RFR: 8256488: [aarch64] Use ldpq/stpq instead of ld4/st4 for small copies in StubGenerator::copy_memory
Evgeny Astigeevich
github.com+42899633+eastig at openjdk.java.net
Tue Nov 24 14:14:58 UTC 2020
On Tue, 24 Nov 2020 13:37:05 GMT, Evgeny Astigeevich <github.com+42899633+eastig at openjdk.org> wrote:
>>> I think we need also some non-Neoverse N1 numbers. We need to keep in mind that this software runs on many implementations.
>>
>> For all modern Cortex-A ldpq is either faster or the same as ld4, e.g see calculation for Cortex-A72 above. I cannot find any optimizations guides for Ampere eMAG, ThunderX/ThunderX2 and HiSilicon TSV110 to check what latencies and throughput ld4/ldpq have on them. I appreciate if someone helps with this. I don't expect non-Cortex implementations differ much from Cortex.
>> The main issue with ld4 is its low throughput. The intent of ld4 as I understand it is to load data and to process it after that.
>>
>>> I'll have a look at some others.
>>
>> Could you please share more information what CPUs you will check?
>
>> _Mailing list message from [Andrew Haley](mailto:aph at redhat.com) on [hotspot-compiler-dev](mailto:hotspot-compiler-dev at openjdk.java.net):_
>>
>> On 24/11/2020 10:19, Evgeny Astigeevich wrote:
>>
>> > The microbenchmarks are ArrayCopy* microbenchmarks which are a part of OpenJDK: https://github.com/openjdk/jdk/tree/master/test/micro/org/openjdk/bench/java/lang
>>
>> Sorry, my mistake. I'll try this now.
>>
>
> Not a problem. I am new to GitHub reviewing process and the OpenJDK project. I am still learning things.
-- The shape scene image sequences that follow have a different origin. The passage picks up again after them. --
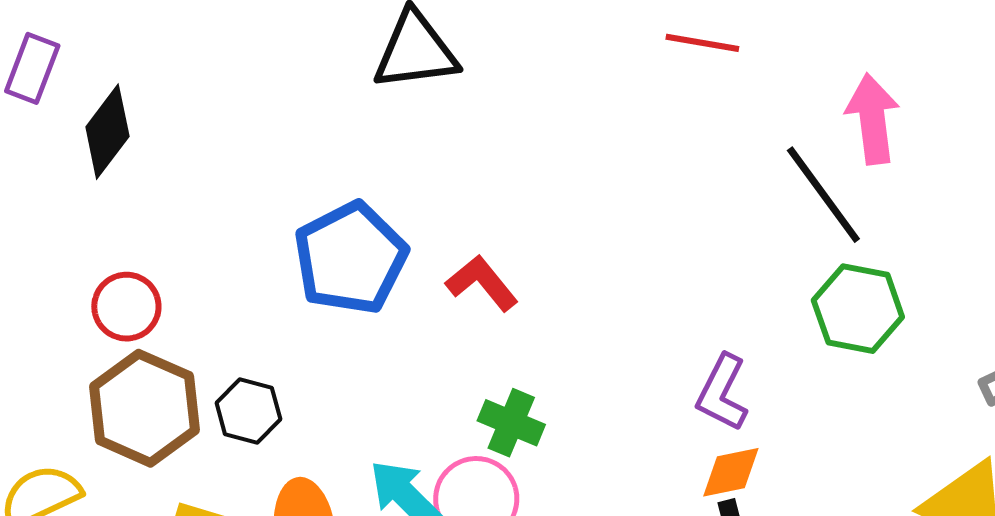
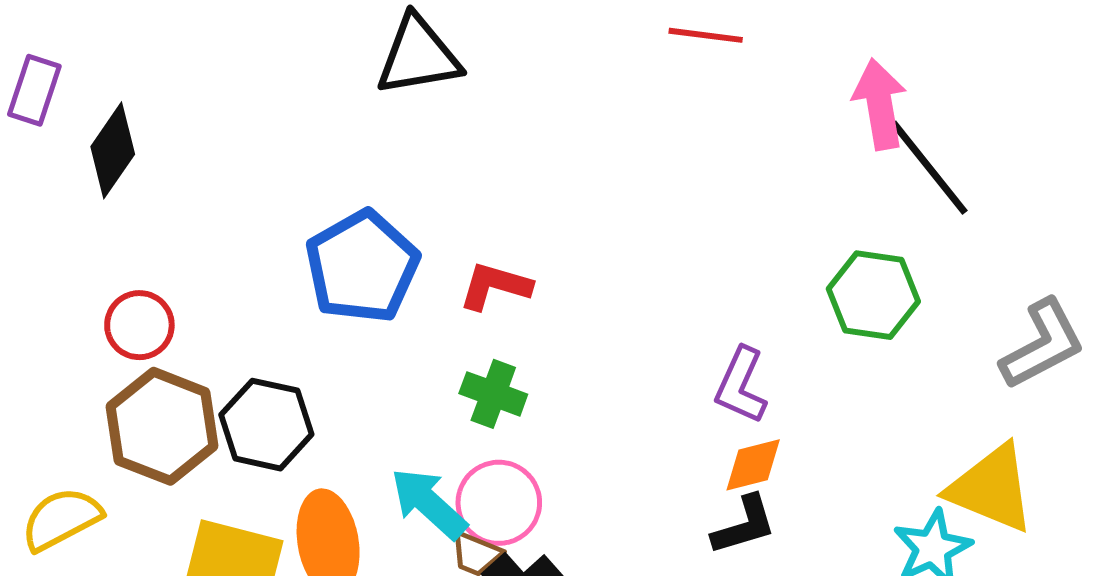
black line: (823, 195) -> (929, 168), moved
red L-shape: (482, 283) -> (495, 286), turned -32
black hexagon: (248, 411) -> (266, 425), size x1.4
green cross: (511, 423) -> (493, 394), moved

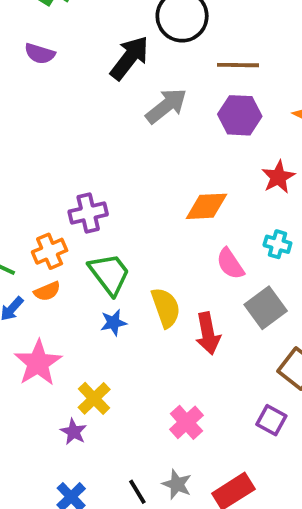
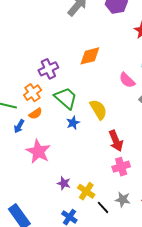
orange diamond: (206, 206) -> (90, 56), moved
red arrow: (208, 333) -> (116, 141), moved
yellow cross: (94, 398) -> (86, 191), moved
pink cross: (186, 422) -> (121, 167), turned 36

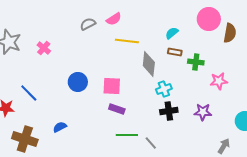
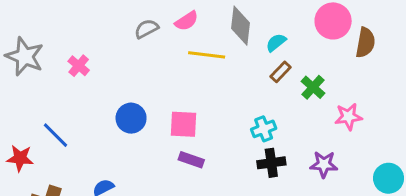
brown rectangle: (175, 52) -> (281, 72), turned -56
green cross: (196, 62) -> (313, 87), turned 35
gray diamond: (149, 64) -> (241, 26), moved

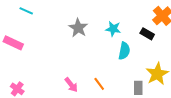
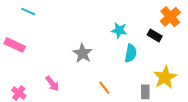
gray star: (78, 28) -> (83, 53), moved
pink arrow: (71, 85) -> (52, 84), moved

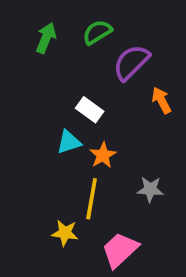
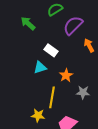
green arrow: (46, 38) -> (28, 23), moved, turned -70
orange star: (103, 155) -> (66, 75), moved

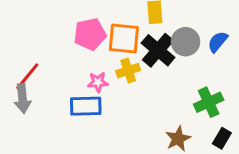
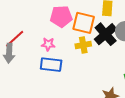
pink star: (98, 82) -> (48, 44), moved

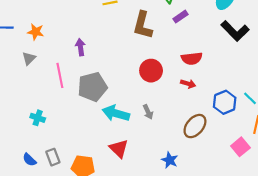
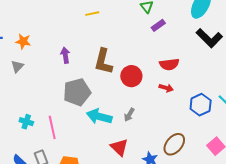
brown L-shape: (143, 25) -> (103, 62), moved
pink line: (60, 75) -> (52, 127), moved
gray arrow: (148, 112) -> (129, 115), turned 56
brown ellipse: (195, 126) -> (174, 144), moved
red triangle: (119, 149) -> (119, 147), moved

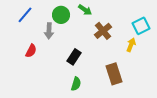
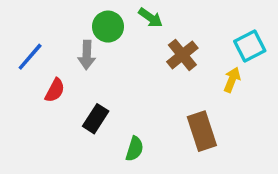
blue line: (25, 15) -> (30, 57), moved
black rectangle: (74, 57) -> (96, 119), moved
> Let me know if I need to run any additional benchmarks.
> _Mailing list message from [Andrew Haley](mailto:aph at redhat.com) on [hotspot-compiler-dev](mailto:hotspot-compiler-dev at openjdk.java.net):_
>
> On 24/11/2020 13:39, Evgeny Astigeevich wrote:
>
> > I am new to GitHub reviewing process and the OpenJDK project. I am still learning things.
> > Let me know if I need to run any additional benchmarks.
>
> Test output in CSV form would be nice: it's very hard to read the test
> results you provided, and CSV can make noce graphs.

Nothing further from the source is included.